Scrapfly

Posted on Apr 10, 2023 • Originally published at scrapfly.io on Mar 13, 2023

How to Bypass Datadome Anti Scraping in 2023

#scraperblocking

Datadome is an anti-bot and anti-scraping service used by websites like Leboncoin, Vinted, Deezer etc. to block non-human visitors.

In this article, we'll be taking a look at how to bypass Datadome anti-scraping protection. We'll start by taking a quick look at what Datadome is, how to identify it and how is it identifying web scrapers. Then, we'll take a look at existing techniques and tools for bypassing Datadome bot protection. Let's dive in!

What is Datadome?

Datadome is a paid WAF service that protects websites from bots. It has legitimate uses of blocking malicious bots and scripts but it's also used by websites to block web scrapers from accessing public data.

It is particularly popular with European websites like Leboncoin, Vinted, Deezer, Malt and many others.

Datadome Block Page Example

Most of Datadome bot blocks result in HTTP status codes 400-500 (usually 403). The error message can appear in many different forms but usually, it's requesting javascript to be enabled or a captcha to be solved.

Datadome block page on Leboncoin website

These errors are mostly encountered on the first request to the website. Though, as Datadome is using an AI behavior analysis, it can also block requests after a few successful requests.

How does Datadome Detect Web Scrapers?

To detect web scrapers, Datadome uses several different techniques to estimate the likeliness that the connecting user is not a bot.

Datadome is taking a look at all connection metrics like encryption type (TLS), HTTP protocol use and javascript engine to determine a trust score.

Based on the final trust score Datadome either lets the user in, blocks them or requests a captcha challenge to be solved.

This complex process is done in real-time making web scraping difficult as many factors can influence the trust score. However, by understanding each step of this process we have a good chance of bypassing Datadome bot protection. Let's take a look at each step in detail.

TLS Fingerprinting

TLS (or SSL) is the first step in the HTTP connection. When using encrypted connections (like https instead of http) the server and client have to negotiate an encryption method. Since, there are many different ciphers and encryption methods available the negotiation itself can give away a lot of information about the client.

This is generally referred to as JA3 fingerprinting. Different operating systems, web browsers or programming libraries have varying access to TLS encryption which results in different JA3 fingerprints.

If a scraper uses a library that has different TLS capabilities of a usual web browser it can be identified using this method.

So, use web scraping libraries and tools that are resistant to JA3 fingerprinting

There are many online tools like ScrapFly's JA3 fingerprint web tool that can be used to validate your tools for JA3 fingerprinting.

For more see our full introduction to TLS fingerprinting which covers TLS fingerprinting in greater detail.

IP Address Fingerprinting

Next is IP address analysis. Datadome has access to many different IP databases and can lookup the connecting client's IP address. This can be used to identify the client's location, ISP, reputation and other information.
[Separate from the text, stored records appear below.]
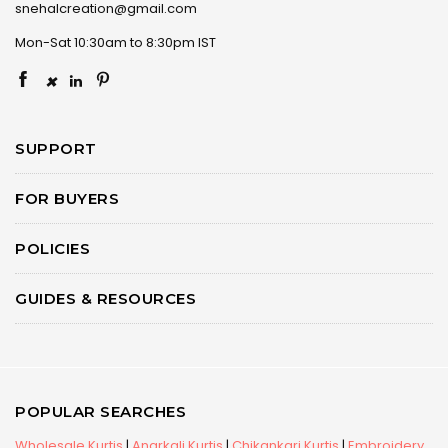
snehalcreation@gmail.com
Mon-Sat 10:30am to 8:30pm IST
×
SUPPORT
FOR BUYERS
POLICIES
GUIDES & RESOURCES
POPULAR SEARCHES
Wholesale Kurtis
|
Anarkali Kurtis
|
Chikankari Kurtis
|
Embroidery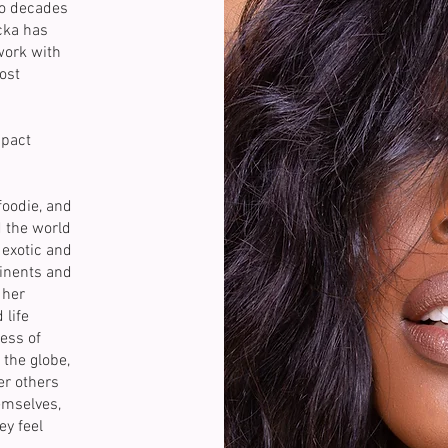
wo decades
cka has
work with
ost
mpact
foodie, and
d the world
exotic and
tinents and
 her
 life
ess of
the globe,
r others
emselves,
ey feel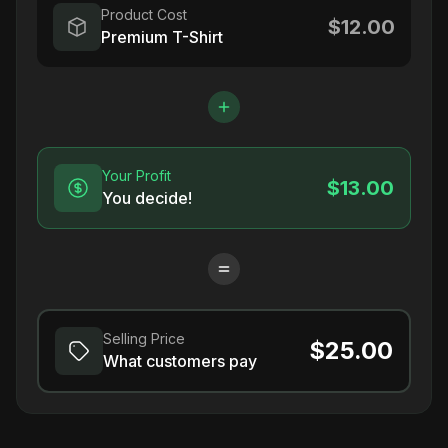
Product Cost
$12.00
Premium T-Shirt
Your Profit
$13.00
You decide!
Selling Price
$25.00
What customers pay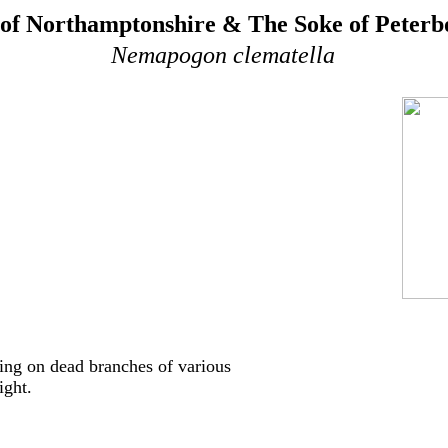
of Northamptonshire & The Soke of Peter
Nemapogon clematella
ing on dead branches of various
ight.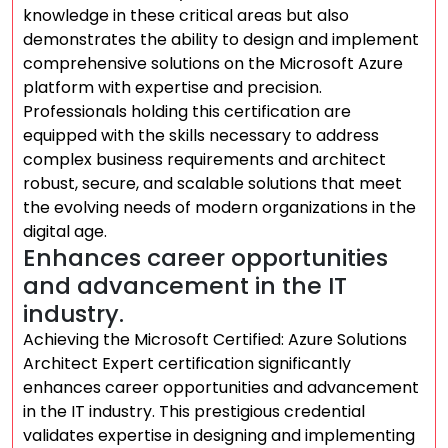
knowledge in these critical areas but also
demonstrates the ability to design and implement
comprehensive solutions on the Microsoft Azure
platform with expertise and precision.
Professionals holding this certification are
equipped with the skills necessary to address
complex business requirements and architect
robust, secure, and scalable solutions that meet
the evolving needs of modern organizations in the
digital age.
Enhances career opportunities
and advancement in the IT
industry.
Achieving the Microsoft Certified: Azure Solutions
Architect Expert certification significantly
enhances career opportunities and advancement
in the IT industry. This prestigious credential
validates expertise in designing and implementing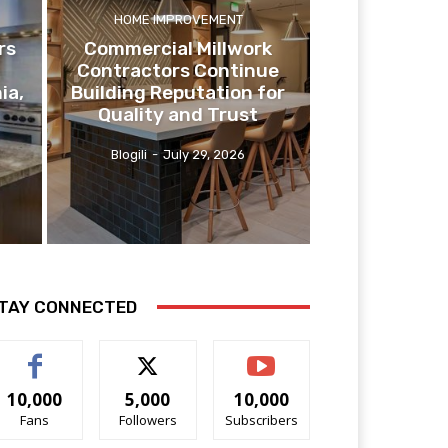
HOME IMPROVEMENT
rs
Commercial Millwork
Contractors Continue
ia,
Building Reputation for
Quality and Trust
Blogili
-
July 29, 2026
TAY CONNECTED
10,000
5,000
10,000
Fans
Followers
Subscribers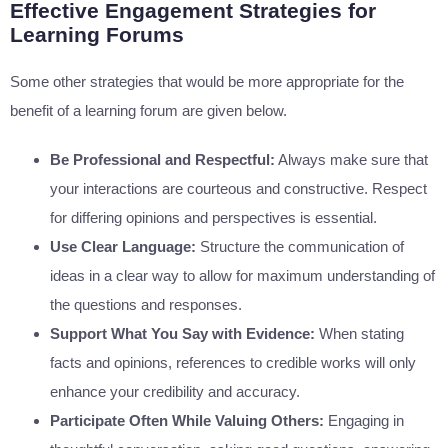
Effective Engagement Strategies for
Learning Forums
Some other strategies that would be more appropriate for the
benefit of a learning forum are given below.
Be Professional and Respectful:
Always make sure that
your interactions are courteous and constructive. Respect
for differing opinions and perspectives is essential.
Use Clear Language:
Structure the communication of
ideas in a clear way to allow for maximum understanding of
the questions and responses.
Support What You Say with Evidence:
When stating
facts and opinions, references to credible works will only
enhance your credibility and accuracy.
Participate Often While Valuing Others:
Engaging in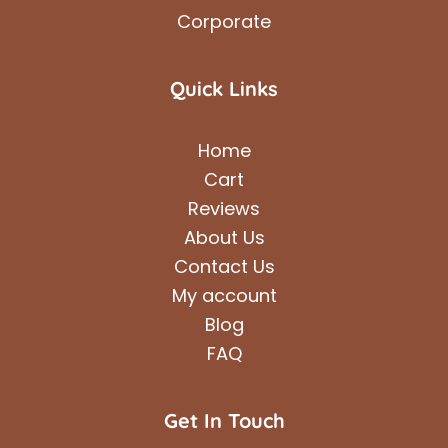
Corporate
Quick Links
Home
Cart
Reviews
About Us
Contact Us
My account
Blog
FAQ
Get In Touch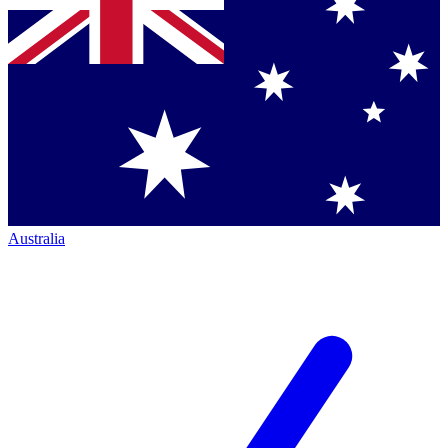
Australia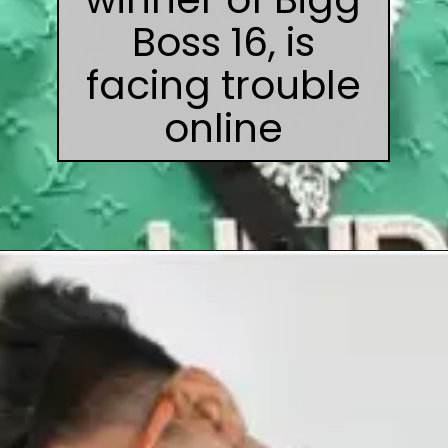
Boss 16, is
facing trouble
online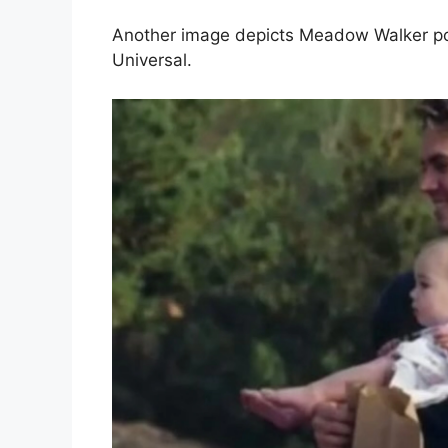
Another image depicts Meadow Walker posin
Universal.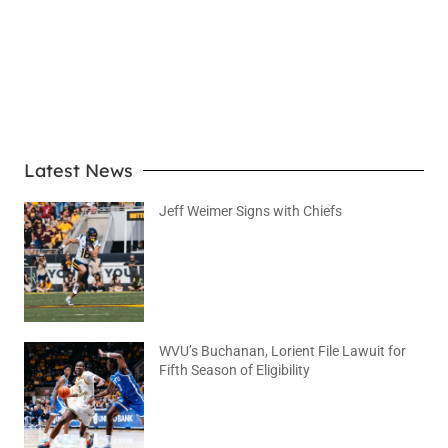
LEARN MORE
Latest News
Jeff Weimer Signs with Chiefs
August 5, 2026
No Comments
WVU’s Buchanan, Lorient File Lawuit for
Fifth Season of Eligibility
August 4, 2026
No Comments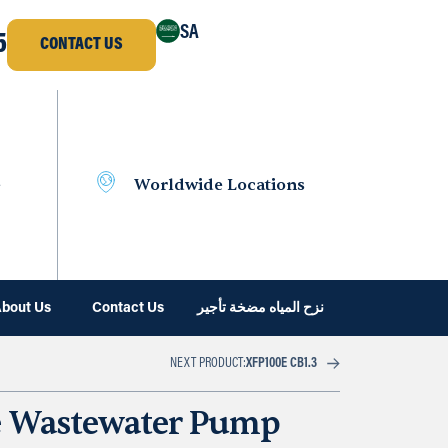
SA
5
CONTACT US
e
Worldwide Locations
bout Us
Contact Us
نزح المياه مضخة تأجير
NEXT PRODUCT:
XFP100E CB1.3
e Wastewater Pump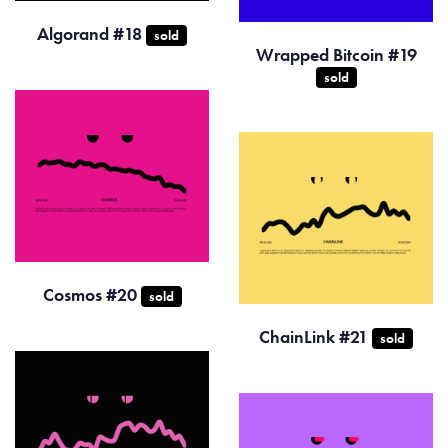
Algorand #18
sold
Wrapped Bitcoin #19
sold
Cosmos #20
sold
ChainLink #21
sold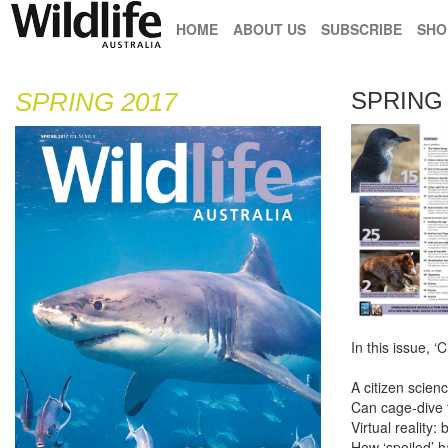
HOME
ABOUT US
SUBSCRIBE
SHO
SPRING 2017
SPRING 
In this issue, ‘C
A citizen scien
Can cage-dive 
Virtual reality:
How ‘spoiled’ 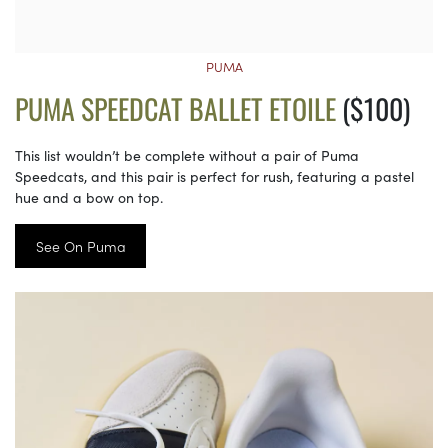
PUMA
PUMA SPEEDCAT BALLET ETOILE
($100)
This list wouldn’t be complete without a pair of Puma
Speedcats, and this pair is perfect for rush, featuring a pastel
hue and a bow on top.
See On Puma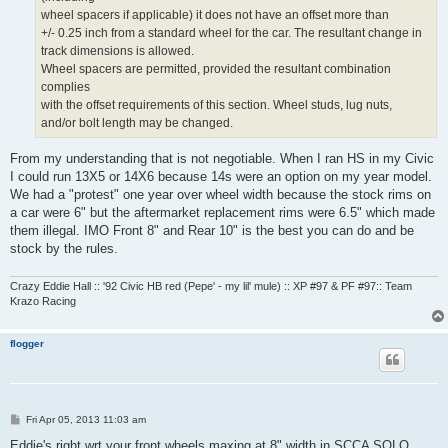
wheel spacers if applicable) it does not have an offset more than
+/- 0.25 inch from a standard wheel for the car. The resultant change in
track dimensions is allowed.
Wheel spacers are permitted, provided the resultant combination
complies
with the offset requirements of this section. Wheel studs, lug nuts,
and/or bolt length may be changed.
From my understanding that is not negotiable. When I ran HS in my Civic
I could run 13X5 or 14X6 because 14s were an option on my year model.
We had a "protest" one year over wheel width because the stock rims on
a car were 6" but the aftermarket replacement rims were 6.5" which made
them illegal. IMO Front 8" and Rear 10" is the best you can do and be
stock by the rules.
Crazy Eddie Hall :: '92 Civic HB red (Pepe' - my lil' mule) :: XP #97 & PF #97:: Team
Krazo Racing
flogger
P
Fri Apr 05, 2013 11:03 am
o
s
Eddie's right wrt your front wheels maxing at 8" width in SCCA SOLO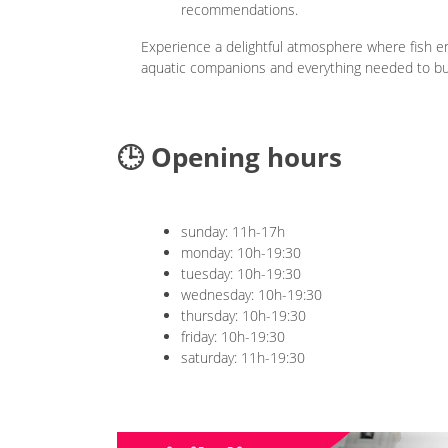
recommendations.
Experience a delightful atmosphere where fish ent
aquatic companions and everything needed to bui
🕒 Opening hours
sunday: 11h-17h
monday: 10h-19:30
tuesday: 10h-19:30
wednesday: 10h-19:30
thursday: 10h-19:30
friday: 10h-19:30
saturday: 11h-19:30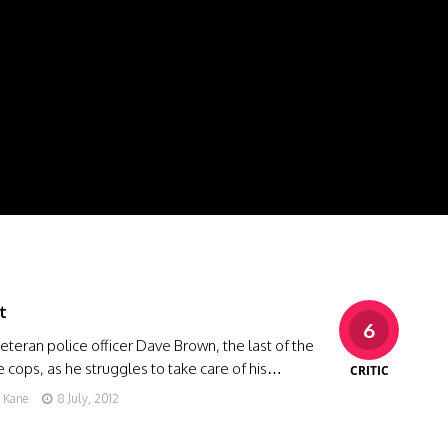
t
6
eteran police officer Dave Brown, the last of the
cops, as he struggles to take care of his…
CRITIC
g Kane
8 July, 2012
The most important metric use here is IP address type as there are 3 different types of IP addresses:

Residential are home addresses assigned by internet provides to average people. So, residential IP addresses provide a positive trust score as these are mostly used by humans and are expensive to acquire.
Mobile addresses are assigned by mobile phone towers and mobile users. So, mobile IPs also provide a positive trust score as these are mostly used by humans. In addition, since mobile towers might share and recycle IP addresses it makes it much more difficult to rely on IP addresses for identification.
Datacenter addresses are assigned to various data centers and server platforms like Amazon's AWS, Google Cloud etc. So, datacenter IPs provide a significant negative trust score as they are likely to be used by bots.

Using IP analysis Datadome can have a rough estimate of how likely the connecting client is a human or a bot. For example, very few people browse the web from IPs owned by data centers.

So, use high-quality residential or mobile IP addresses.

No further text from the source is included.